Given that the resulting file has one molecule length per line. You can use the following R script to get the maximum likelihood parameters for the log-normal distribution:

src/approxDist.R testData/sizedata.dat.gz
Loading required package: survival
Loading required package: splines
     meanlog         sdlog
  5.1444983185   0.2885764766
 (0.0009125589) (0.0006452766)

The first number (5.1444983185) represents the "Location" for log-normal distribution whereas the second number (0.2885764766) represents the "Scale". Those parameters can now be used in leehom as --loc 5.1444983185 --scale 0.2885764766.

If you have no previous data, you can launch leehom using a uniform prior (default parameters). If you have modern DNA with relatively long insert sizes, you can use leehom as is. If you have ancient DNA and/or suspect that molecules are short, use the --ancientdna which will merge reads that share only a partial overlap if they have sufficient probabilistic support.

What if the adapters are stored in fasta files?

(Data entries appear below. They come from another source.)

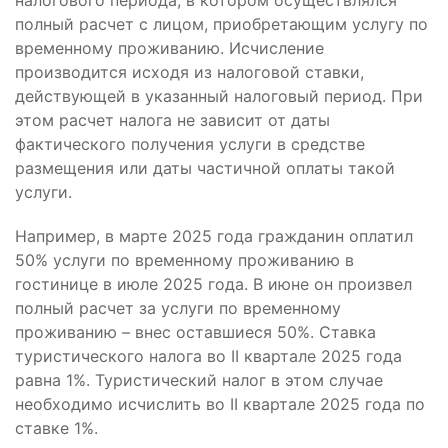
налогового периода, в котором осуществлялся
полный расчет с лицом, приобретающим услугу по
временному проживанию. Исчисление
производится исходя из налоговой ставки,
действующей в указанный налоговый период. При
этом расчет налога не зависит от даты
фактического получения услуги в средстве
размещения или даты частичной оплаты такой
услуги.
Например, в марте 2025 года гражданин оплатил
50% услуги по временному проживанию в
гостинице в июле 2025 года. В июне он произвел
полный расчет за услуги по временному
проживанию – внес оставшиеся 50%. Ставка
туристического налога во II квартале 2025 года
равна 1%. Туристический налог в этом случае
необходимо исчислить во II квартале 2025 года по
ставке 1%.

You can use a file descriptor for each. For example if they are stored as FASTA:

src/leeHom -f `cat /mydata/forward.fa | tail -n+2 | tr -d "\n"` -s `cat /mydata/reverse.fa | tail -n+2 | tr -d "\n"`

How do I get the sequence of the adapters?

Contact your sequencing center or core and ask them to send you the sequence of the sequencing adapters. They should be known in advance since, currently, leehom cannot infer the sequence but uses this information as a prior.

Does my BAM file have to be in a specific order?

For single-end, no. For paired-end, mate have to be consecutive in the file (i.e. First mate 1, second mate 1, First mate 2, second mate 2, etc.. ). This can be done by either using raw data from the sequencer or sorting by name.

Does my BAM file have to be unmapped?

BAM files can also be used to store unmapped reads. leeHom should be used prior to mapping since reads will map to a more accurate location if the adapters have been removed and overlapping stretches have been merged.

What do the FF tags in the BAM file mean?

Here is a table with the meaning for each FF flag:

FF Meaning
1 single-end reads trimmed
2 paired-end merged overlapping portions
3 paired-end trimmed and merged overlapping portions

Test data:

A small test set of 50,000 ancient DNA sequences from the Altai Neandertal can be found here: testData/rawAncientDNA.bam

To launch the reconstruction program for this test data set, use the following command:

src/leeHom -f AGATCGGAAGAGCACACGTCTGAACTCCAG -s GGAAGAGCGTCGTGTAGGGAAAGAGTGTAG --ancientdna -o testData/reconsAncientDNA.bam testData/rawAncientDNA.bam

The reconstructed ancient DNA fragments will be in testData/reconsAncientDNA.bam

For fastq data:

src/leeHom -f AGATCGGAAGAGCACACGTCTGAACTCCAG -s GGAAGAGCGTCGTGTAGGGAAAGAGTGTAG --ancientdna -fq1 testData/rawAncientDNA.f1.gz -fq2 testData/rawAncientDNA.f2.gz -fqo testData/outfq

The output files will have the testData/outfq* prefix.